My husband and I have been married almost 7 years this year. The last 3 or so years have been hell. The last year has been the hardest but it is because of what I did. We had been separated when my friendship crossed that line. I do think I was lonely and needed a distraction and well, I had it. I hurt my husband more than I even realize. He says that I rug sweep.... and honestly, I do. Being able to bottle things up and push them down is how I always have had to deal with things... so of course, that was my method of choice when it came to dealing with this. The affair came out almost a year ago. I do not make things easy. I am naturally a defensive person and I am stubborn and pigheaded. I never looked at what happened as being selfish, but the more I look into it... I have/had been. My first husband had cheated on me and in an instant, I left. My husband now, he made the choice to stay and try to work through it. This is def the hardest thing for either of us. He doesn't trust me, and I can't blame him. He keeps saying that he needs something from me but he doesn’t know what it is and that I am the one who needs to figure out what it is that he needs. Quite honestly, it makes me mad everything that he says it because I don’t think it is fair...but what isn't fair is that I put us into this situation to begin with. 
A couple days ago, he asked me to leave him and my two girls (ages 7 and 4). I have been a wreck and I feel like a walking zombie. I had honestly thought that over the last couple of months everything had been getting better finally and I was falling in love with him again... a feeling that I hadn't felt for him in so many years and bam. He tells me he isn’t happy and isn’t sure if this is what he wants. He tells me that he despises me and that I disgust him. I can’t get upset over that.... he has every right to "hate" me... I honestly hate myself for being the cause of so much hurt. There is nothing more in this world that I want... to be with him and my family. I have never been alone. I made this realization over the last 24 hours and I've never been alone. I have been overseas or sent to schools or whatever, but never actually alone when I am home. Maybe this is what I needed to be able to confront everything that I have been neglecting. I have made terrible choices and he has every right to be pissed off at me. I see him as a better person as me because if our roles were reversed, I might have done what I did the first time with my ex and ran. I miss him and I want to go back home. I don’t know what steps I need to take in order to do this. He still loves me and even told me today that he wanted so badly to ask me home but he isn’t going to. Not until I figure out not only myself, but to figure out what it is that he needs... even though he has no idea what that is. I have made a mistake and I will always be aware of that... trust me when I say I am my own worst enemy...because I really am. 
If I am a bad person because the only way I can deal with things is to push it down, then I am a bad person. I have been going to counseling and we have been going to marriage counseling as well. Not sure if it is really helping us but at least we were trying. He gave me a second chance that not many people get and I am so incredibly grateful for that. I'm nervous to use something like this... but my husband suggested it. I've read through some posts over the last day or so and I can appreciate the straight forwardness that people offer... even if it is hard to hear.
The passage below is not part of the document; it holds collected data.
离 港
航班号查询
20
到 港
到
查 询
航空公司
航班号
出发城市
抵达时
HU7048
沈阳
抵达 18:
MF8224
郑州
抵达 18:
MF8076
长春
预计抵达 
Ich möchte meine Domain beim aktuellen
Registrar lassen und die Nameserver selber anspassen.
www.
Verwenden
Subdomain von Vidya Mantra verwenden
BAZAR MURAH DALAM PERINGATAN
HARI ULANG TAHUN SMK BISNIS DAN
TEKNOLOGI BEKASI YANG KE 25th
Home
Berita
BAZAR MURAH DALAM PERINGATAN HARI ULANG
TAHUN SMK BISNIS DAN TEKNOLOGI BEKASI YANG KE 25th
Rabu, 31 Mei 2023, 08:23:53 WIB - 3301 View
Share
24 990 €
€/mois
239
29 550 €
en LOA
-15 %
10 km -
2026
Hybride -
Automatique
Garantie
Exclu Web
I'm not one to go read a book to help fix problems... I've always been against it but I actually broke down and went and bought one. It is actually shedding some light on things. As much as it hurts to not be with my family right now, maybe this is what needed to happen... I'm so incredibly lost... Putting my business out there is not easy for me either. I don’t like doing it on a normal basis and putting something like this out on the internet... on a forum that is pretty harsh on cheaters like me... pushing submit is going to be difficult... but I don't know what else to do... Now, where do I go from here?


----------



## Rugs (Apr 12, 2013)

You were separated when you had your EA or your EA caused your separation??
I'm a little confused in this part.
_Posted via Mobile Device_


----------



## tmb4984 (Jul 30, 2013)

It is all a little muddled. I wanted a divorce. We seperated. The guy I had the EA with... we had been friends for a few months before all this but it didn't get really involved until after I had told my husband I wanted a divorce. I don't really know what made that relationship change but it did.


----------



## SadandAngry (Aug 24, 2012)

It takes guts for a cheater to come here and ask for help. You will get it, along with a bunch of crap. Listen for the nuggets of truth, they will help you. Do your best to let the crap pass.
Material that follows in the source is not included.